* **Your objective**
The answer must be every line below that holds the word "Economia".

* **Provided records**
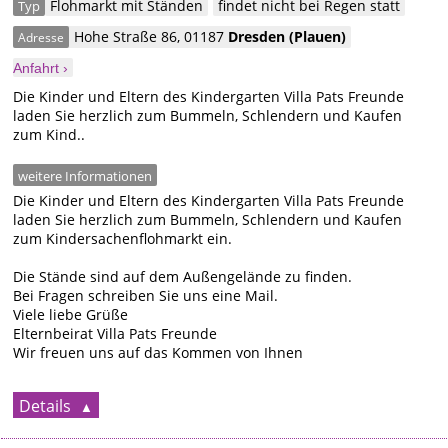
Flohmarkt mit Ständen
findet nicht bei Regen statt
Typ
Hohe Straße 86
,
01187
Dresden
(Plauen)
Adresse
Anfahrt ›
Die Kinder und Eltern des Kindergarten Villa Pats Freunde
laden Sie herzlich zum Bummeln, Schlendern und Kaufen
zum Kind..
weitere Informationen
Die Kinder und Eltern des Kindergarten Villa Pats Freunde
laden Sie herzlich zum Bummeln, Schlendern und Kaufen
zum Kindersachenflohmarkt ein.
Die Stände sind auf dem Außengelände zu finden.
Bei Fragen schreiben Sie uns eine Mail.
Viele liebe Grüße
Elternbeirat Villa Pats Freunde
Wir freuen uns auf das Kommen von Ihnen
Details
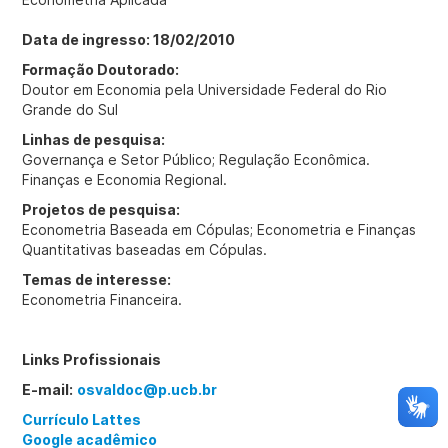
Data de ingresso: 18/02/2010
Formação Doutorado:
Doutor em Economia pela Universidade Federal do Rio
Grande do Sul
Linhas de pesquisa:
Governança e Setor Público; Regulação Econômica.
Finanças e Economia Regional.
Projetos de pesquisa:
Econometria Baseada em Cópulas; Econometria e Finanças
Quantitativas baseadas em Cópulas.
Temas de interesse:
Econometria Financeira.
Links Profissionais
E-mail:
osvaldoc@p.ucb.br
Currículo Lattes
Google acadêmico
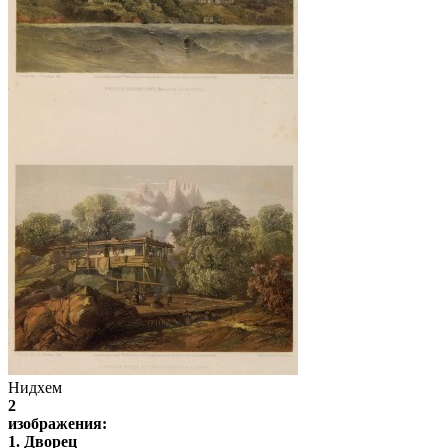
Нидхем
2
изображения:
1. Дворец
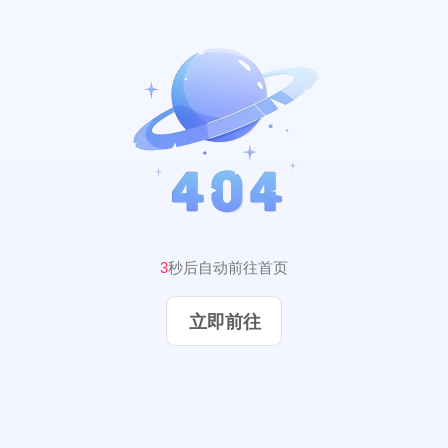
2
秒后自动前往首页
立即前往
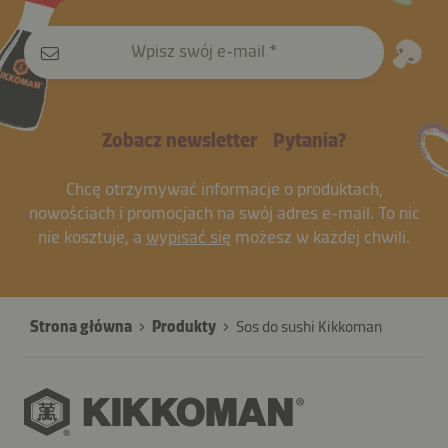
Wpisz swój e-mail
Zobacz newsletter
Pytania?
Chcę otrzymywać informacje o produktach,
nowościach i promocjach na swój adres e-mail. To nic
nie kosztuje, a
wypisać się
możesz w każdej chwili.
Strona główna
Produkty
Sos do sushi Kikkoman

* **Answer to the problem**
Doutor em Economia pela Universidade Federal do Rio
Finanças e Economia Regional.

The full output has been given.